C'est un jésuite français, Alexandre de Rhodes, qui transcrit la langue vietnamienne
dans l'écriture latine aujourd'hui en usage dans le pays.
Au début du XIXe siècle, le futur empereur Gia-long, de la dynastie Nguyen,
s'empare de Hué et Hanoi, faisant l'unité du pays sous son égide.
Il bénéficie de la sympathie de monseigneur Pigneau de Behaine, vicaire apostolique de
Cochinchine.
Mais les massacres perpétrés contre les chrétiens par l'un de ses successeurs, Tu Duc,
fournissent à Napoléon III un prétexte pour une entreprise de conquête.

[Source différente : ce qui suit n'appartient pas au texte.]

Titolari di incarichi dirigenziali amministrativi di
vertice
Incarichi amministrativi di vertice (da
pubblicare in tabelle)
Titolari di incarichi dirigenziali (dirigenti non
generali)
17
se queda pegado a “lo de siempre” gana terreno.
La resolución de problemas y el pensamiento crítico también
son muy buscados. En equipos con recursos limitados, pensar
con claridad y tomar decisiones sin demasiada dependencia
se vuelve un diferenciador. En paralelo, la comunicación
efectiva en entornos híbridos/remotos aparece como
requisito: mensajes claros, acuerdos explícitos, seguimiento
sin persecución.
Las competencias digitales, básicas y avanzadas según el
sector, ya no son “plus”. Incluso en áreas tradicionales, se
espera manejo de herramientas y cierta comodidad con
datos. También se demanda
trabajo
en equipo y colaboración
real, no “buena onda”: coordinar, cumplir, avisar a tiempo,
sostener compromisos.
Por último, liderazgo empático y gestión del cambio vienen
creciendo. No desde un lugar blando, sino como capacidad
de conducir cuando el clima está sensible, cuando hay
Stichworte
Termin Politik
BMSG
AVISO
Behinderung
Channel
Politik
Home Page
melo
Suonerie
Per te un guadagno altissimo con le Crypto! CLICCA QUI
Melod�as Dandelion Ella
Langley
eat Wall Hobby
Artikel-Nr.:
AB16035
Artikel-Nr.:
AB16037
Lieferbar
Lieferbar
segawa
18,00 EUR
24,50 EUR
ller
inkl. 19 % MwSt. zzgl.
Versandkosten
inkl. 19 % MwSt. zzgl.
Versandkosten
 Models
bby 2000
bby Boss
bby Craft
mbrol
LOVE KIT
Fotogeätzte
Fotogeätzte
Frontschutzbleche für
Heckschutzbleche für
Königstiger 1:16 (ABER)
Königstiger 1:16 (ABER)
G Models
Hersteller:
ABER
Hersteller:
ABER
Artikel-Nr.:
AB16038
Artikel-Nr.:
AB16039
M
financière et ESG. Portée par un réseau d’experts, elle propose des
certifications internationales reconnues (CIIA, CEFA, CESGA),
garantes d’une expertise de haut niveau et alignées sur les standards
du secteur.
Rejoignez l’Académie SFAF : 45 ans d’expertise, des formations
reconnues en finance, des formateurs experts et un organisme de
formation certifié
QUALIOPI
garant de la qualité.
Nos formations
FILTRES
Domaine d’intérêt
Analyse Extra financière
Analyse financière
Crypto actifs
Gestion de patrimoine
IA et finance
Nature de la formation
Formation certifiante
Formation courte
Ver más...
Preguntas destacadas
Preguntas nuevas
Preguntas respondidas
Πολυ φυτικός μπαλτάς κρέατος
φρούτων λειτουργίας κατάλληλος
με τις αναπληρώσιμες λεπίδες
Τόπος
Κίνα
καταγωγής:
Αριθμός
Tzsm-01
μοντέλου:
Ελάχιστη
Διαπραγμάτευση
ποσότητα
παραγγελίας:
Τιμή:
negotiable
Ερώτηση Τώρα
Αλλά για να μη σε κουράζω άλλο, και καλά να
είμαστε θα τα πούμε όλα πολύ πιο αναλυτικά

C'est ainsi que Saigon est occupée.
Par le traité de Saigon du 5 juin 1862, les Français imposent à l'empereur du
Viêt-nam la cession de Saigon et de la Cochinchine, le grenier à riz du Viêt-nam.
Ils obtiennent aussi une indemnité, des facilités commerciales et des garanties pour les
chrétiens.
Le Viêt-nam devient un protectorat de fait et certains y voient l'amorce d'un nouvel
empire colonial et une base de départ vers la Chine.
Après la conquête complète du Vietnam, les Français constitueront sous leur autorité
une Union indochinoise en rapprochant le pays des deux autres protectorats du Cambodge et
du Laos.
La Chine devra renoncer à sa suzeraineté sur le Viêt-nam.
Les derniers militaires français quitteront le Viêt-nam en 1956.